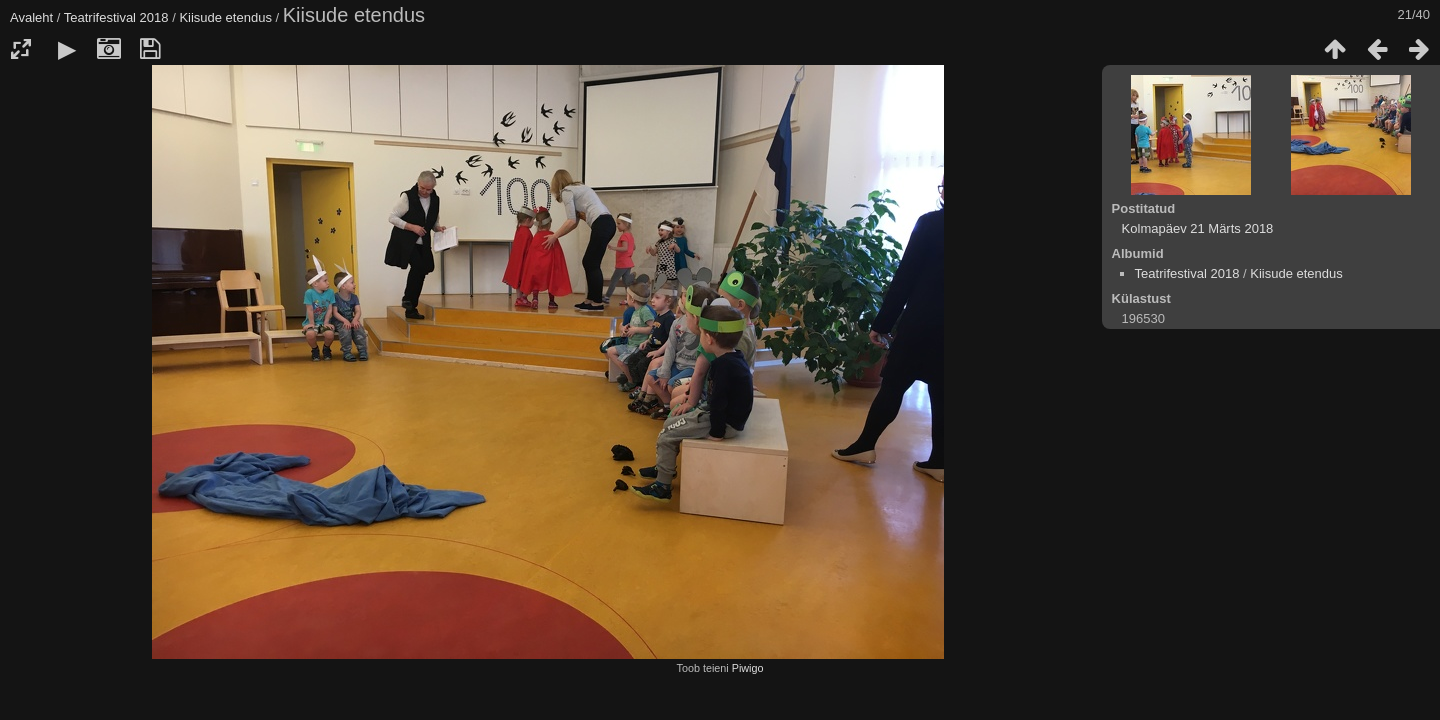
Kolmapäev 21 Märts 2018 (1198, 228)
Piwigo (748, 668)
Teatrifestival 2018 (116, 17)
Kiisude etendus (225, 17)
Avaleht (31, 17)
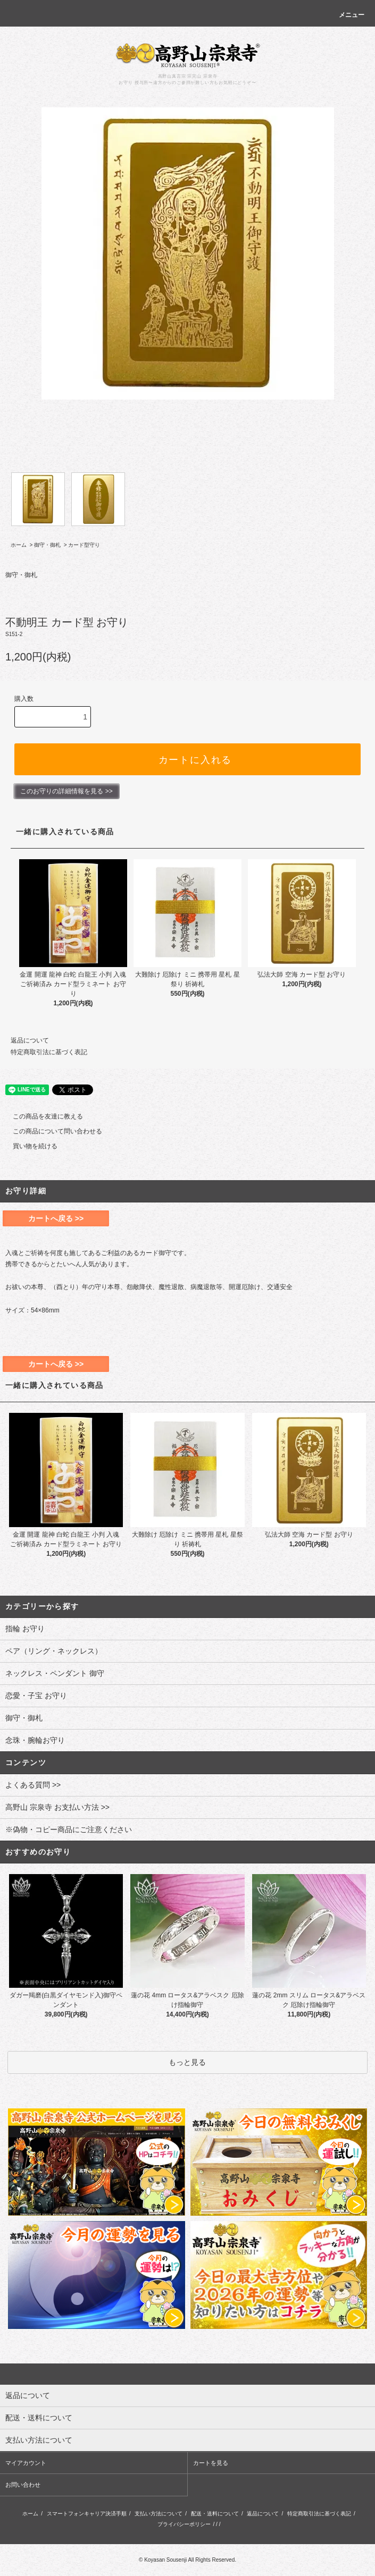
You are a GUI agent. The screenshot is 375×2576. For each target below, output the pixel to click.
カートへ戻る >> (56, 1218)
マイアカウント (25, 2463)
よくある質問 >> (33, 1785)
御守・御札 (47, 545)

WHAT THE TASK ASKS
Could you return the whole listing exactly, with every picture removed?

RESPONSE
Kolmapäev 21 Märts 2018 (1198, 228)
Piwigo (748, 668)
Teatrifestival 2018 (116, 17)
Kiisude etendus (225, 17)
Avaleht (31, 17)
You are a GUI agent. The screenshot is 375×2576. For each target below, output the pixel to click.
カートへ戻る >> (56, 1218)
マイアカウント (25, 2463)
よくある質問 >> (33, 1785)
御守・御札 (47, 545)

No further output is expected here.